In recent years, the potential of using human genetic data to predict disease risk has gained attention, with the development of polygenic risk scores (PRS) for various disorders such as diabetes, heart disease, and kidney disease. While the human genome is largely shared among individuals, subtle variations in DNA sequences can have varying biological impacts. Some variants are inconsequential, while others significantly influence disease susceptibility.
Researchers have made strides in evaluating and validating tests to determine PRS for ten common diseases. A crucial aspect of their work was ensuring the applicability of these scores to patients with diverse ancestries, addressing a limitation where many scores were initially developed using genetic data from individuals of European descent. The study, reported in Nature Medicine, involved the analysis of genetic and health data from 25,000 individuals, aiming to enhance the clinical utility of genetic information and its potential to positively impact patient outcomes.

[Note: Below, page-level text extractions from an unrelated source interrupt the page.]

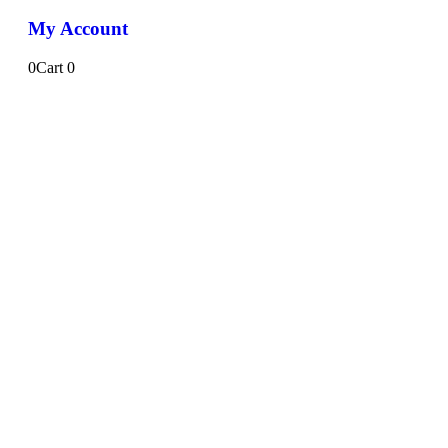
My Account
0
Cart
0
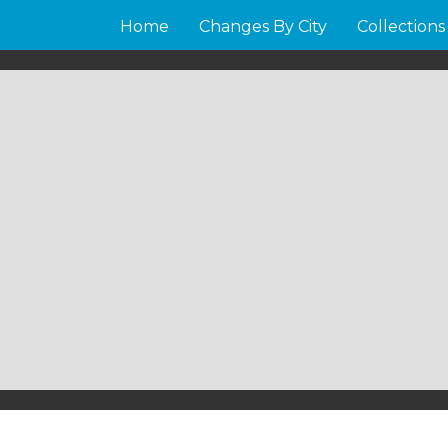
Home
Changes By City
Collections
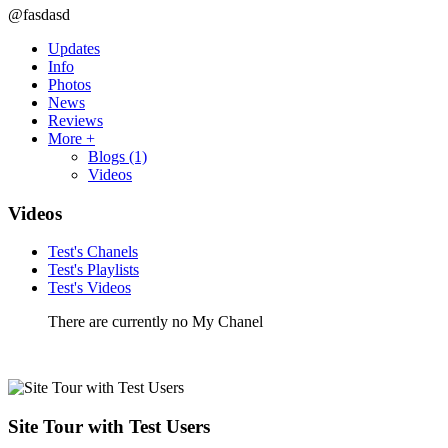
@fasdasd
Updates
Info
Photos
News
Reviews
More +
Blogs
(1)
Videos
Videos
Test's Chanels
Test's Playlists
Test's Videos
There are currently no My Chanel
Site Tour with Test Users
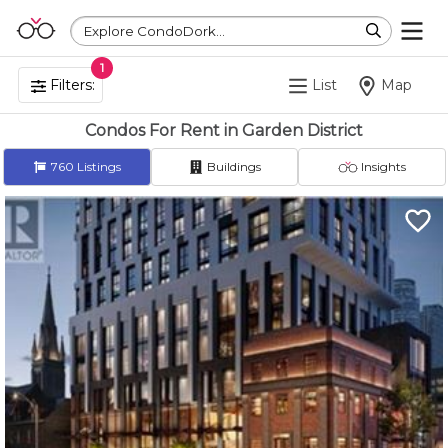
Explore CondoDork...
1
Filters:
List
Map
Condos For Rent in Garden District
760
Listings
Buildings
Insights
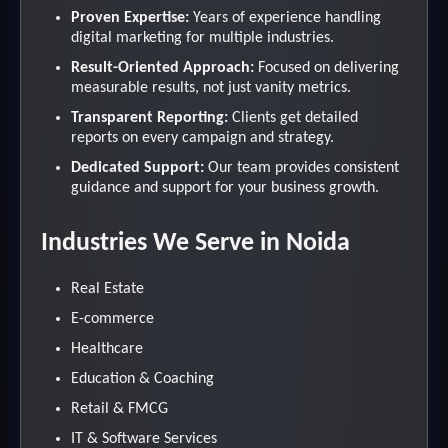
Proven Expertise:
Years of experience handling
digital marketing for multiple industries.
Result-Oriented Approach:
Focused on delivering
measurable results, not just vanity metrics.
Transparent Reporting:
Clients get detailed
reports on every campaign and strategy.
Dedicated Support:
Our team provides consistent
guidance and support for your business growth.
Industries We Serve in Noida
Real Estate
E-commerce
Healthcare
Education & Coaching
Retail & FMCG
IT & Software Services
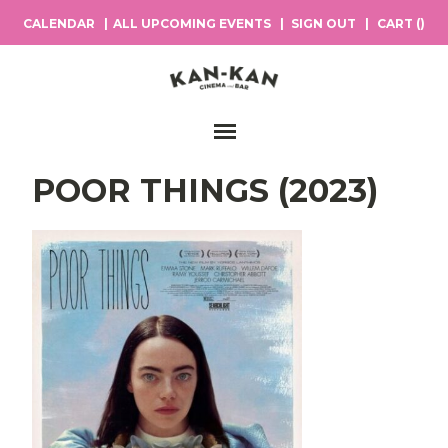
CALENDAR
ALL UPCOMING EVENTS
SIGN OUT
CART (
)
Main Navigation
POOR THINGS (2023)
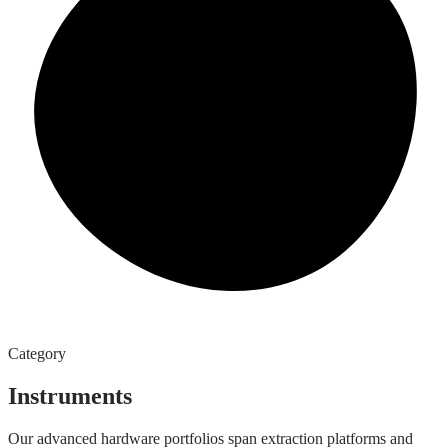
Category
Instruments
Our advanced hardware portfolios span extraction platforms and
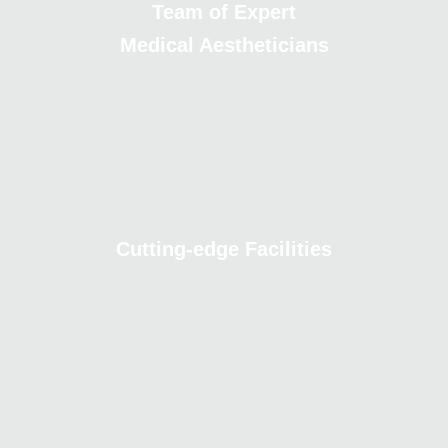
Team of Expert
Medical Aestheticians
Cutting-edge Facilities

Niall Lennon, the chief scientific officer of Broad Clinical Labs and the study’s first author, emphasized the importance of developing PRS that are actionable in clinical settings. The team sought scores derived from data representing two or more ancestries and linked to preventive strategies, be it lifestyle modifications or specific treatments, for the diseases they predicted. This approach aimed to ensure that individuals receiving high-risk classifications could take tangible actions to mitigate their disease susceptibility.
The focus diseases included asthma, atrial fibrillation, breast cancer, chronic kidney disease, coronary heart disease, hypercholesterolemia, prostate cancer, type 1 diabetes, obesity, and type 2 diabetes. While acknowledging that biases in the data cannot be completely eradicated, the researchers aimed to identify high-risk individuals irrespective of their ancestry.
Moving forward, the researchers plan to engage with the study participants to understand how this genetic information might influence their healthcare decisions. The goal is to integrate such information into preventive medicine, empowering individuals to take proactive measures to lower their disease risks based on personalized genetic insights.